Veritas has been in the scale-out NAS area for some time, having a FileStore N8300 product, built with Huawei hardware, back in 2011.
The Access 3340 supports Amazon S3, CIFS, NFS, SMB for file and object access, and iSCSI target support for block storage. Policy-based tiering orchestrates automated data migration to on-premises stores and public clouds. Users can have multiple NetBackup domains in a single appliance.
The appliance is offered on a pay-as-you-grow model that starts at 700TB of usable capacity and scales to 2.8PB. It comes with two server nodes and one to four storage shelves.
Get a datasheet here.
The Access Appliance is available now and the Flex Appliance arrives next quarter.
Cloud storage company Wasabi and Cloud Constellation Corporation (CCC) are collaborating to deliver cloud data storage and security services from space.
CCC uses a constellation of 12 satellites in low-earth orbit (LEO) that are networked with a laser photonic ring.
This network communicates with secure access points located at Wasabi data centres and enterprise customer sites via connectivity with geosynchronous satellites.
Wasabi is AWS S3 bit-compatible, and costs a flat $.0039/GB/Month with a 1TB minimum usage. It also offers immutable buckets.

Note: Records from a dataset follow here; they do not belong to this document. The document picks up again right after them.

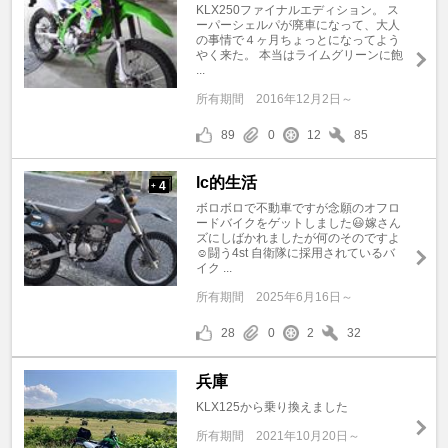
KLX250ファイナルエディション。 ス
ーパーシェルパが廃車になって、大人
の事情で４ヶ月ちょっとになってよう
やく来た。 本当はライムグリーンに飽
...
所有期間
2016年12月2日～
89
0
12
85
lc的生活
4
+
ボロボロで不動車ですが念願のオフロ
ードバイクをゲットしました😃嫁さん
ズにしばかれましたが何のそのですよ
☺️闘う4st 自衛隊に採用されているバ
イク ...
所有期間
2025年6月16日～
28
0
2
32
兵庫
KLX125から乗り換えました
所有期間
2021年10月20日～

Archive360 has launched its Microsoft Azure-based, long-term archive for medical DICOM images. Using the Archive2Azure product, medical organisations and professionals can automatically move ageing DICOM images to the Azure cloud platform.
Acronis has announced a strategic partnership with Google Cloud, revealing plans to integrate Acronis backup products with the Google Cloud Platform. It will increase the number of cloud regions where Acronis’s partners and customers can store their data and bring fast uploads and data sovereignty options to users in a greater number of countries.
Google Cloud Platform will be integrated into future releases of Acronis’s backup, disaster recovery, and file sync and share products.
Backblaze is reducing the price of Backblaze B2 Cloud Storage downloads by 50 per cent, with B2 download pricing dropping from $0.02 to $0.01 per GB. The first gigabyte of data downloaded each day remains free.
CTERA Networks, which supplies secure enterprise file services, announced record results for fiscal year 2017, more than doubling its enterprise software subscription revenue year-over-year. It says it has added McDonald’s and new commands within the US Department of Defense as customers, and also expanded implementations at numerous tier-1 financial services firms and leading service providers.
Irish independent commercial broadcaster TV3 has bought 1PB of Object Matrix storage for content governance and instant access to all its content in the archive.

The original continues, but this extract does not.